**Exercise requirements**
Please restate every entry exactly. Leave out the pictures.

**Records for processing**
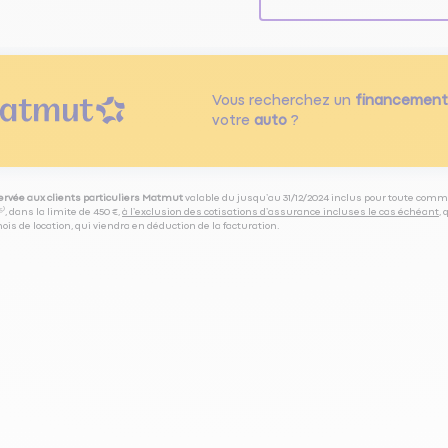
Vous recherchez un
financement
votre
auto
?
servée aux clients particuliers Matmut
valable du jusqu’au 31/12/2024 inclus pour toute comm
⁽⁵⁾, dans la limite de 450 €,
à l’exclusion des cotisations d’assurance incluses le cas échéant
,
is de location, qui viendra en déduction de la facturation.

**Response below**
Vous recherchez un
financement
votre
auto
?
servée aux clients particuliers Matmut
valable du jusqu’au 31/12/2024 inclus pour toute comm
⁽⁵⁾, dans la limite de 450 €,
à l’exclusion des cotisations d’assurance incluses le cas échéant
,
is de location, qui viendra en déduction de la facturation.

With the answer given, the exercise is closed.